* Goal of the exercise: From the first line to the last, give the records again exactly.

* Records supplied:
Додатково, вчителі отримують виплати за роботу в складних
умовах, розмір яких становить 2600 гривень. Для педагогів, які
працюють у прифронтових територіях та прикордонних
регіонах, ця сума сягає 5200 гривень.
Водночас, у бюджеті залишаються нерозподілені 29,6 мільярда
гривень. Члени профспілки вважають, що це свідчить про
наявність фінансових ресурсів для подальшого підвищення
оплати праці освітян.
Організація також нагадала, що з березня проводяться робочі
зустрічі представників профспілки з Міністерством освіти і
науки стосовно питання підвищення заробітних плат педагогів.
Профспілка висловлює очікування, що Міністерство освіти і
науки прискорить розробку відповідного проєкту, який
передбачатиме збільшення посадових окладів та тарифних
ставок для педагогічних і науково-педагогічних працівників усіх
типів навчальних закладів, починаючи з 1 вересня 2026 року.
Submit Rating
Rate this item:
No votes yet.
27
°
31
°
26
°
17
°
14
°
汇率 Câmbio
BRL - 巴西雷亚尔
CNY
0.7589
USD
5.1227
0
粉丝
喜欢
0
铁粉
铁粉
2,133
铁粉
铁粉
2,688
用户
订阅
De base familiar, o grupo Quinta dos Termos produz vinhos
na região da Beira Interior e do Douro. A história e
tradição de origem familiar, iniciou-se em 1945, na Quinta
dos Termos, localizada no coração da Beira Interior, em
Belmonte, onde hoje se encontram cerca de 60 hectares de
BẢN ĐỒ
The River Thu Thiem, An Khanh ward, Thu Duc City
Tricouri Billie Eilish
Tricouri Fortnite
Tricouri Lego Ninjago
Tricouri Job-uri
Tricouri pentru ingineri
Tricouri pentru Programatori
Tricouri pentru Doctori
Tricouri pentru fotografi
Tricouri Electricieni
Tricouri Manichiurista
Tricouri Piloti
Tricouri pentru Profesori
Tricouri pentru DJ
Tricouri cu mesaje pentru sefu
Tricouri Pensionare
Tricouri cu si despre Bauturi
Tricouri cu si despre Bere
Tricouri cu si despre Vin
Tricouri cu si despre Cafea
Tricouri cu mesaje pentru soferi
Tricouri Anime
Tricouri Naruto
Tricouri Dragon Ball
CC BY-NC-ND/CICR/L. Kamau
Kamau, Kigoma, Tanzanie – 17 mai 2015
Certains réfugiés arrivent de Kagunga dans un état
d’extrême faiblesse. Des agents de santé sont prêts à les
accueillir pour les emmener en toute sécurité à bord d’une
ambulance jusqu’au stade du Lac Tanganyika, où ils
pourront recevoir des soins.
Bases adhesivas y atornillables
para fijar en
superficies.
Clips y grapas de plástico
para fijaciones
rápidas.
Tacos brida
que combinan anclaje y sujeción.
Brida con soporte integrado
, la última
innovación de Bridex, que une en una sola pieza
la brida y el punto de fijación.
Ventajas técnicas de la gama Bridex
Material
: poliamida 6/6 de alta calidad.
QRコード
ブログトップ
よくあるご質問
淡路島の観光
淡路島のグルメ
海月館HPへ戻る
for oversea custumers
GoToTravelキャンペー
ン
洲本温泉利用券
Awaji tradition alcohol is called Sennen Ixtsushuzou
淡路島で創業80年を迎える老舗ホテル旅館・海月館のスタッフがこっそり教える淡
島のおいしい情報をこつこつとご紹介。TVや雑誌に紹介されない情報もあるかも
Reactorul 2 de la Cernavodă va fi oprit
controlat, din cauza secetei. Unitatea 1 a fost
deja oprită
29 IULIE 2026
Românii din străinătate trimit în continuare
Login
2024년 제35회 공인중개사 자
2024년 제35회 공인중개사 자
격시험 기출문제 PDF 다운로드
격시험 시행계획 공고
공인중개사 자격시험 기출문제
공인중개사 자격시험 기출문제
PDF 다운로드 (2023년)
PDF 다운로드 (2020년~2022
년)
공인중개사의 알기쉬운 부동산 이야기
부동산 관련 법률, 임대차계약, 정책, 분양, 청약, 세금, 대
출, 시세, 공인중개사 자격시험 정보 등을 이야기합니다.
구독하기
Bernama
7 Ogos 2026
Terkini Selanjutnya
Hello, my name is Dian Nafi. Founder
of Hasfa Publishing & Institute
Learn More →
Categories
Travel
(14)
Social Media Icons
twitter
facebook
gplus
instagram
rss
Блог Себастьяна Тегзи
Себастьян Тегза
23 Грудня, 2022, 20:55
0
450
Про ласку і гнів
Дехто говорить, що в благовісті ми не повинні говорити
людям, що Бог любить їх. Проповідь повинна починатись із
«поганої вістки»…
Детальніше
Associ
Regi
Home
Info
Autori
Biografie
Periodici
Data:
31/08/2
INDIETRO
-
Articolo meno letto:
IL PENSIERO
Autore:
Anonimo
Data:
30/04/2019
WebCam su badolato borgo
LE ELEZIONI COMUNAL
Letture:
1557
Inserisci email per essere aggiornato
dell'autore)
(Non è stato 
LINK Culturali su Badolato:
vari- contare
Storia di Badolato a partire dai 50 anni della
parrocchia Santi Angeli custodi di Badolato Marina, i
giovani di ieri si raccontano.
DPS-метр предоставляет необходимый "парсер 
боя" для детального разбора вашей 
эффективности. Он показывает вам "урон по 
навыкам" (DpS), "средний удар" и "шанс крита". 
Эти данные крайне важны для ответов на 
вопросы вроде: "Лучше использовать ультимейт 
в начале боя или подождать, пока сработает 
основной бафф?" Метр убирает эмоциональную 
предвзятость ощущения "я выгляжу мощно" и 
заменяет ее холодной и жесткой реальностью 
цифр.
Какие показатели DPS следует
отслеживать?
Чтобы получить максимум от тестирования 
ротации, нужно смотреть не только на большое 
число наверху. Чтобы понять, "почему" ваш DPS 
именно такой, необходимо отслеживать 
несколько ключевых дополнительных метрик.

* Answer to this task:
Додатково, вчителі отримують виплати за роботу в складних
умовах, розмір яких становить 2600 гривень. Для педагогів, які
працюють у прифронтових територіях та прикордонних
регіонах, ця сума сягає 5200 гривень.
Водночас, у бюджеті залишаються нерозподілені 29,6 мільярда
гривень. Члени профспілки вважають, що це свідчить про
наявність фінансових ресурсів для подальшого підвищення
оплати праці освітян.
Організація також нагадала, що з березня проводяться робочі
зустрічі представників профспілки з Міністерством освіти і
науки стосовно питання підвищення заробітних плат педагогів.
Профспілка висловлює очікування, що Міністерство освіти і
науки прискорить розробку відповідного проєкту, який
передбачатиме збільшення посадових окладів та тарифних
ставок для педагогічних і науково-педагогічних працівників усіх
типів навчальних закладів, починаючи з 1 вересня 2026 року.
Submit Rating
Rate this item:
No votes yet.
27
°
31
°
26
°
17
°
14
°
汇率 Câmbio
BRL - 巴西雷亚尔
CNY
0.7589
USD
5.1227
0
粉丝
喜欢
0
铁粉
铁粉
2,133
铁粉
铁粉
2,688
用户
订阅
De base familiar, o grupo Quinta dos Termos produz vinhos
na região da Beira Interior e do Douro. A história e
tradição de origem familiar, iniciou-se em 1945, na Quinta
dos Termos, localizada no coração da Beira Interior, em
Belmonte, onde hoje se encontram cerca de 60 hectares de
BẢN ĐỒ
The River Thu Thiem, An Khanh ward, Thu Duc City
Tricouri Billie Eilish
Tricouri Fortnite
Tricouri Lego Ninjago
Tricouri Job-uri
Tricouri pentru ingineri
Tricouri pentru Programatori
Tricouri pentru Doctori
Tricouri pentru fotografi
Tricouri Electricieni
Tricouri Manichiurista
Tricouri Piloti
Tricouri pentru Profesori
Tricouri pentru DJ
Tricouri cu mesaje pentru sefu
Tricouri Pensionare
Tricouri cu si despre Bauturi
Tricouri cu si despre Bere
Tricouri cu si despre Vin
Tricouri cu si despre Cafea
Tricouri cu mesaje pentru soferi
Tricouri Anime
Tricouri Naruto
Tricouri Dragon Ball
CC BY-NC-ND/CICR/L. Kamau
Kamau, Kigoma, Tanzanie – 17 mai 2015
Certains réfugiés arrivent de Kagunga dans un état
d’extrême faiblesse. Des agents de santé sont prêts à les
accueillir pour les emmener en toute sécurité à bord d’une
ambulance jusqu’au stade du Lac Tanganyika, où ils
pourront recevoir des soins.
Bases adhesivas y atornillables
para fijar en
superficies.
Clips y grapas de plástico
para fijaciones
rápidas.
Tacos brida
que combinan anclaje y sujeción.
Brida con soporte integrado
, la última
innovación de Bridex, que une en una sola pieza
la brida y el punto de fijación.
Ventajas técnicas de la gama Bridex
Material
: poliamida 6/6 de alta calidad.
QRコード
ブログトップ
よくあるご質問
淡路島の観光
淡路島のグルメ
海月館HPへ戻る
for oversea custumers
GoToTravelキャンペー
ン
洲本温泉利用券
Awaji tradition alcohol is called Sennen Ixtsushuzou
淡路島で創業80年を迎える老舗ホテル旅館・海月館のスタッフがこっそり教える淡
島のおいしい情報をこつこつとご紹介。TVや雑誌に紹介されない情報もあるかも
Reactorul 2 de la Cernavodă va fi oprit
controlat, din cauza secetei. Unitatea 1 a fost
deja oprită
29 IULIE 2026
Românii din străinătate trimit în continuare
Login
2024년 제35회 공인중개사 자
2024년 제35회 공인중개사 자
격시험 기출문제 PDF 다운로드
격시험 시행계획 공고
공인중개사 자격시험 기출문제
공인중개사 자격시험 기출문제
PDF 다운로드 (2023년)
PDF 다운로드 (2020년~2022
년)
공인중개사의 알기쉬운 부동산 이야기
부동산 관련 법률, 임대차계약, 정책, 분양, 청약, 세금, 대
출, 시세, 공인중개사 자격시험 정보 등을 이야기합니다.
구독하기
Bernama
7 Ogos 2026
Terkini Selanjutnya
Hello, my name is Dian Nafi. Founder
of Hasfa Publishing & Institute
Learn More →
Categories
Travel
(14)
Social Media Icons
twitter
facebook
gplus
instagram
rss
Блог Себастьяна Тегзи
Себастьян Тегза
23 Грудня, 2022, 20:55
0
450
Про ласку і гнів
Дехто говорить, що в благовісті ми не повинні говорити
людям, що Бог любить їх. Проповідь повинна починатись із
«поганої вістки»…
Детальніше
Associ
Regi
Home
Info
Autori
Biografie
Periodici
Data:
31/08/2
INDIETRO
-
Articolo meno letto:
IL PENSIERO
Autore:
Anonimo
Data:
30/04/2019
WebCam su badolato borgo
LE ELEZIONI COMUNAL
Letture:
1557
Inserisci email per essere aggiornato
dell'autore)
(Non è stato 
LINK Culturali su Badolato:
vari- contare
Storia di Badolato a partire dai 50 anni della
parrocchia Santi Angeli custodi di Badolato Marina, i
giovani di ieri si raccontano.
DPS-метр предоставляет необходимый "парсер 
боя" для детального разбора вашей 
эффективности. Он показывает вам "урон по 
навыкам" (DpS), "средний удар" и "шанс крита". 
Эти данные крайне важны для ответов на 
вопросы вроде: "Лучше использовать ультимейт 
в начале боя или подождать, пока сработает 
основной бафф?" Метр убирает эмоциональную 
предвзятость ощущения "я выгляжу мощно" и 
заменяет ее холодной и жесткой реальностью 
цифр.
Какие показатели DPS следует
отслеживать?
Чтобы получить максимум от тестирования 
ротации, нужно смотреть не только на большое 
число наверху. Чтобы понять, "почему" ваш DPS 
именно такой, необходимо отслеживать 
несколько ключевых дополнительных метрик.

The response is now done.